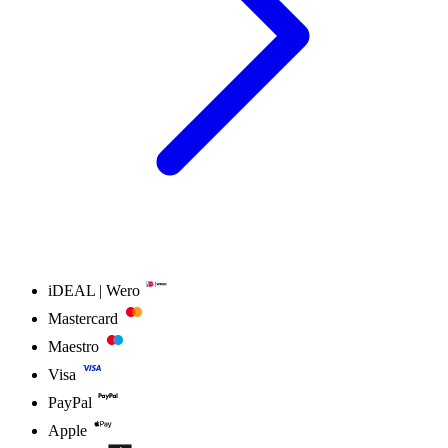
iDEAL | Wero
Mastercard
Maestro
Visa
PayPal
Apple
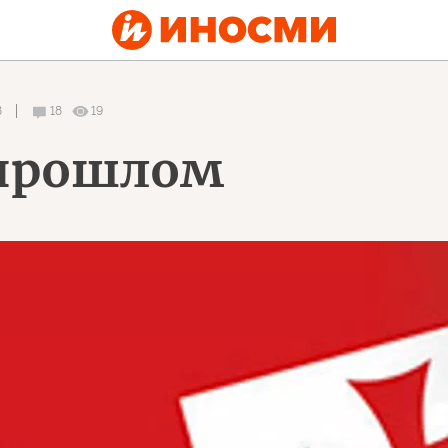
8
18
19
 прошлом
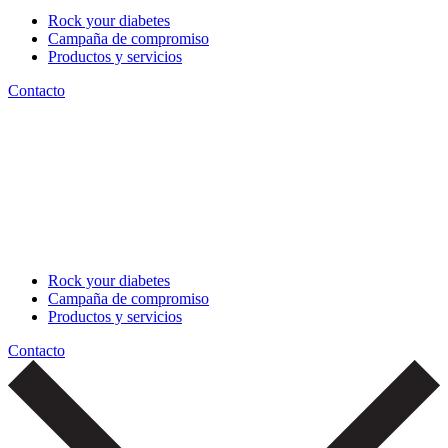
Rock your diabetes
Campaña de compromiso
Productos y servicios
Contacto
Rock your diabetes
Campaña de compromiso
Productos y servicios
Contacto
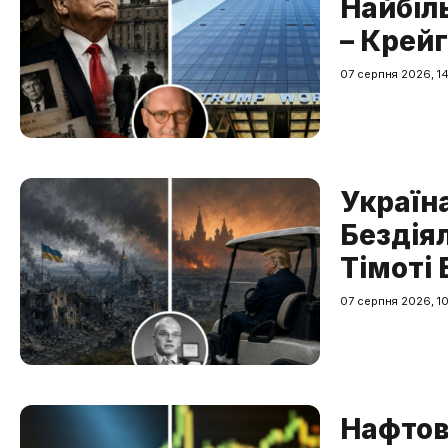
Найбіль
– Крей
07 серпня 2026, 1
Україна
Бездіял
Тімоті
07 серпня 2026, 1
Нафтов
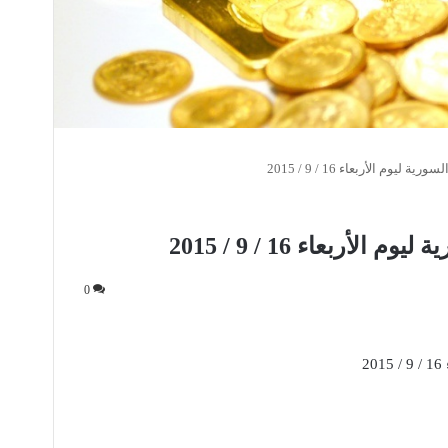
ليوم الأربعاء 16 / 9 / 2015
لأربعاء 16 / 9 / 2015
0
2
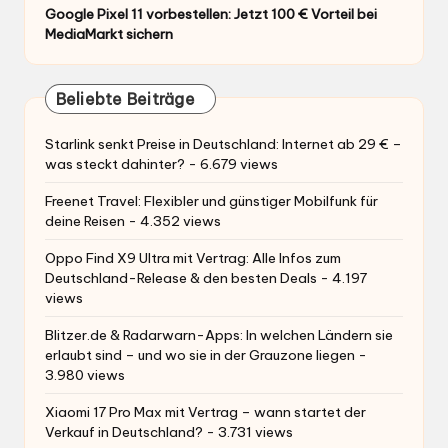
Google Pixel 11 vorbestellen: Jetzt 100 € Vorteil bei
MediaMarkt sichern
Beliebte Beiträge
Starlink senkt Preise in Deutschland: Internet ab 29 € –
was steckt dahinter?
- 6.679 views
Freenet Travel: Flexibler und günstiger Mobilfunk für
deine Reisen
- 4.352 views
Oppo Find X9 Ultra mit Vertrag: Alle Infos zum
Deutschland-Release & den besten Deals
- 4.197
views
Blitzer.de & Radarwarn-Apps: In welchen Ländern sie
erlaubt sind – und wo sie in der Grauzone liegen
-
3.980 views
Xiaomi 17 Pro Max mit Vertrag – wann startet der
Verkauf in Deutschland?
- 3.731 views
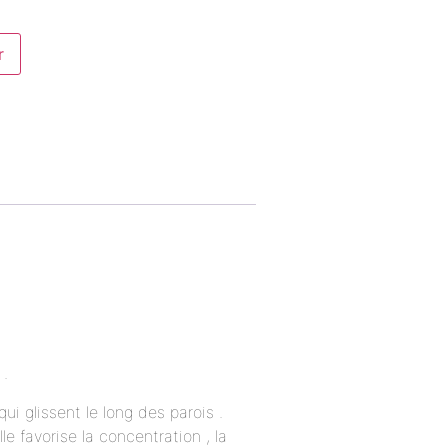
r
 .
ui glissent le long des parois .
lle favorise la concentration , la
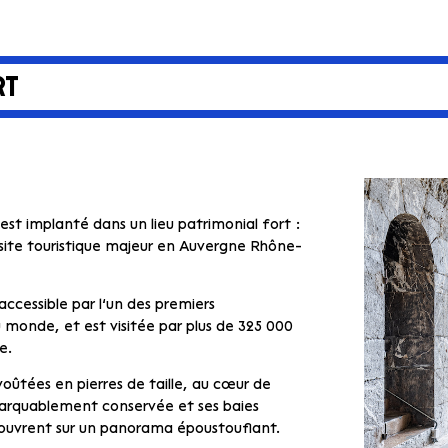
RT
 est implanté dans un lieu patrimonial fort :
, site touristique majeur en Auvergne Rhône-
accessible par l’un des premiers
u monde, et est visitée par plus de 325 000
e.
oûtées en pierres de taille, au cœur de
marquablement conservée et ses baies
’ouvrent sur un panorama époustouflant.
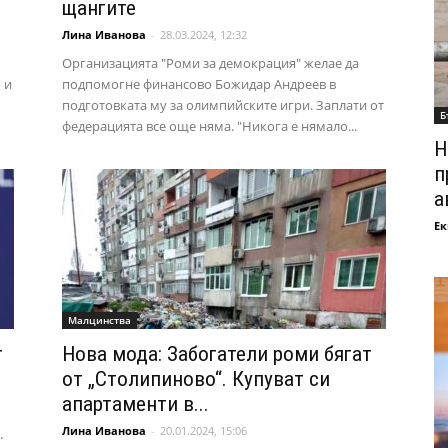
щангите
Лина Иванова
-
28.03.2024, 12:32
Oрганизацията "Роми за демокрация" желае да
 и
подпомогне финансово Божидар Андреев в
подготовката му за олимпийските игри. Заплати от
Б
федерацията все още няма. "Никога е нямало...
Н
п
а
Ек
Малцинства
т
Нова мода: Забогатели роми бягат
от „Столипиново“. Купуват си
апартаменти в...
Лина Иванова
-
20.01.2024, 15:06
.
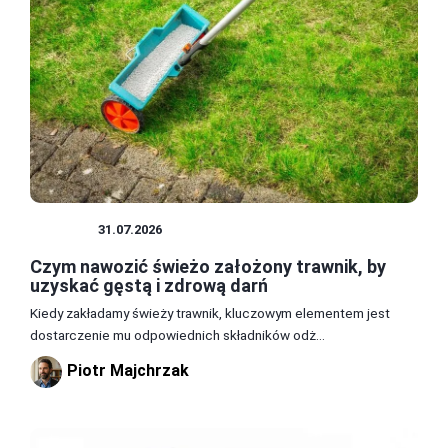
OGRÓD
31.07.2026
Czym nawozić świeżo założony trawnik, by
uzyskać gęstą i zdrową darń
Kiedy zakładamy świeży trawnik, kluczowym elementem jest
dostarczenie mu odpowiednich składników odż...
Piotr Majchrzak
---
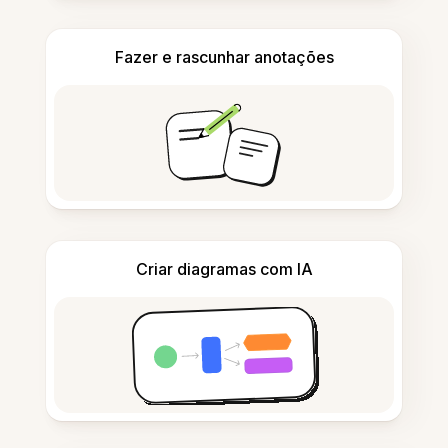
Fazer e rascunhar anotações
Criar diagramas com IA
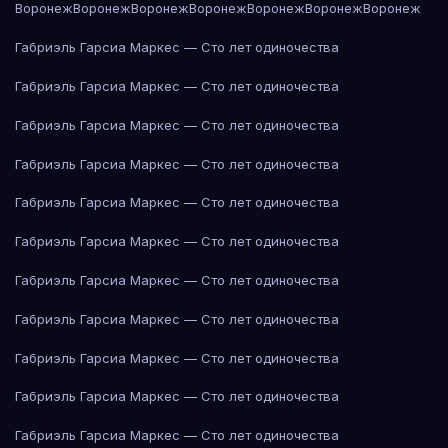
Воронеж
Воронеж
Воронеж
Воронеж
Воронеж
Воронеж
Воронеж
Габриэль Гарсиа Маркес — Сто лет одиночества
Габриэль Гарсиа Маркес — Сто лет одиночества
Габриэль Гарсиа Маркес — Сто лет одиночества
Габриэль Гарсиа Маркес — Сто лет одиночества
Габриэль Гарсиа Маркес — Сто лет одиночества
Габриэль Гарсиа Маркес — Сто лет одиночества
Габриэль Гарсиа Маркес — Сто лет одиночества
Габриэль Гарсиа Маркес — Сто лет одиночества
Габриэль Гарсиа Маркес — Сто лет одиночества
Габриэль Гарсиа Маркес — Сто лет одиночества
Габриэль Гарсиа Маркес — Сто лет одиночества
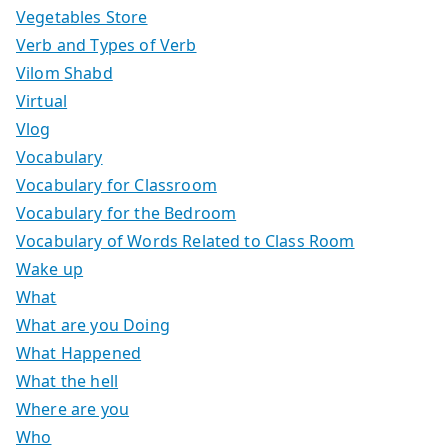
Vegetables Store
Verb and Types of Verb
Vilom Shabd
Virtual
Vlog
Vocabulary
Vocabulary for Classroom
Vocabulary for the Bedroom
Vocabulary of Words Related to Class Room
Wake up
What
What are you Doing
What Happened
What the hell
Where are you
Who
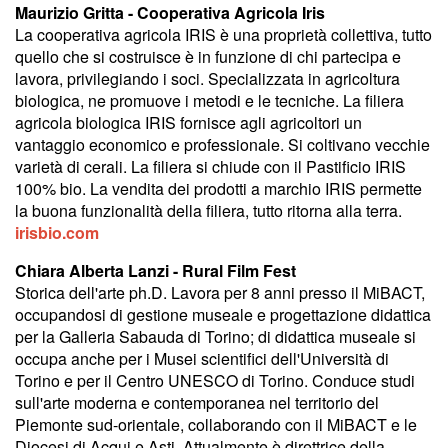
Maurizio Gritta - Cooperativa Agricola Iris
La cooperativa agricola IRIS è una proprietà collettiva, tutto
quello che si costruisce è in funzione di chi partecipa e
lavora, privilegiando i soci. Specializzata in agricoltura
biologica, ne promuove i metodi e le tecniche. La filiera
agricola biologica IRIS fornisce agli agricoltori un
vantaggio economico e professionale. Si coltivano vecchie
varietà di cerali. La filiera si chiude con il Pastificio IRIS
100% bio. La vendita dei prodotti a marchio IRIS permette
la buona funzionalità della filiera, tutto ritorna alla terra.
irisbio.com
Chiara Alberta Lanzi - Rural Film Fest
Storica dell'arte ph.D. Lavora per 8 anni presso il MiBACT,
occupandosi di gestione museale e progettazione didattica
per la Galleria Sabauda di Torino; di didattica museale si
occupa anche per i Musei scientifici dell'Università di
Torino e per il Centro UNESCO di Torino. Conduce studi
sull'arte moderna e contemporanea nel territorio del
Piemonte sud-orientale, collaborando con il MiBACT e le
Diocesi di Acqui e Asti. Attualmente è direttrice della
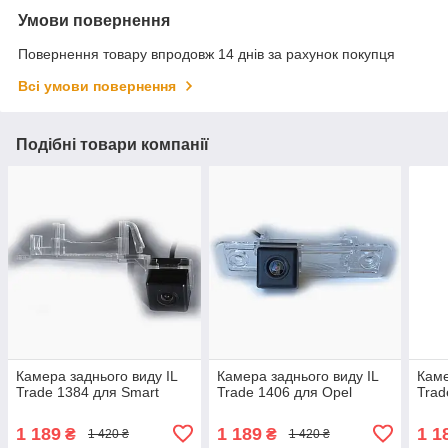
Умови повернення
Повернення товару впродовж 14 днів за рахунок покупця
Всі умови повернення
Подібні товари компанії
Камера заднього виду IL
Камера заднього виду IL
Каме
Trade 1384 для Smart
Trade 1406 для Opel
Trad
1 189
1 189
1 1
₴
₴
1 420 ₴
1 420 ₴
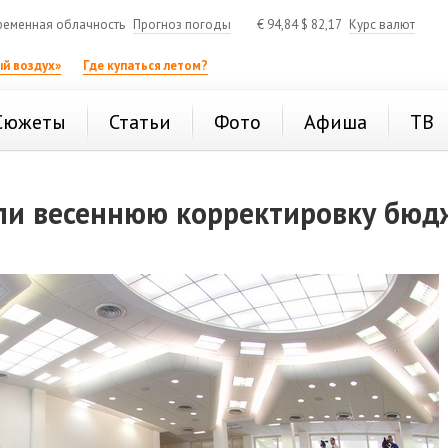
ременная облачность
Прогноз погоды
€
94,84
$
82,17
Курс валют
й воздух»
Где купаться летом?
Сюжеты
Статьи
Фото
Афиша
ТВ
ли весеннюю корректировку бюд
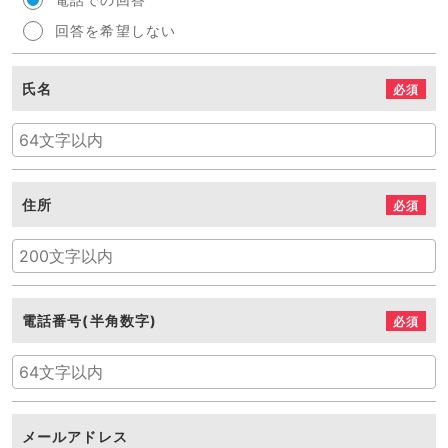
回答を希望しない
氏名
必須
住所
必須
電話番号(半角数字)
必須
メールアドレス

### Work to be completed
Give back, unchanged, the run of lines in the listing above that begins at the line containing "lavora, privilegiando i" and ends at the line containing "Chiara Alberta Lanzi - Rural Film Fest", both included.

### Exercise result
lavora, privilegiando i soci. Specializzata in agricoltura
biologica, ne promuove i metodi e le tecniche. La filiera
agricola biologica IRIS fornisce agli agricoltori un
vantaggio economico e professionale. Si coltivano vecchie
varietà di cerali. La filiera si chiude con il Pastificio IRIS
100% bio. La vendita dei prodotti a marchio IRIS permette
la buona funzionalità della filiera, tutto ritorna alla terra.
irisbio.com
Chiara Alberta Lanzi - Rural Film Fest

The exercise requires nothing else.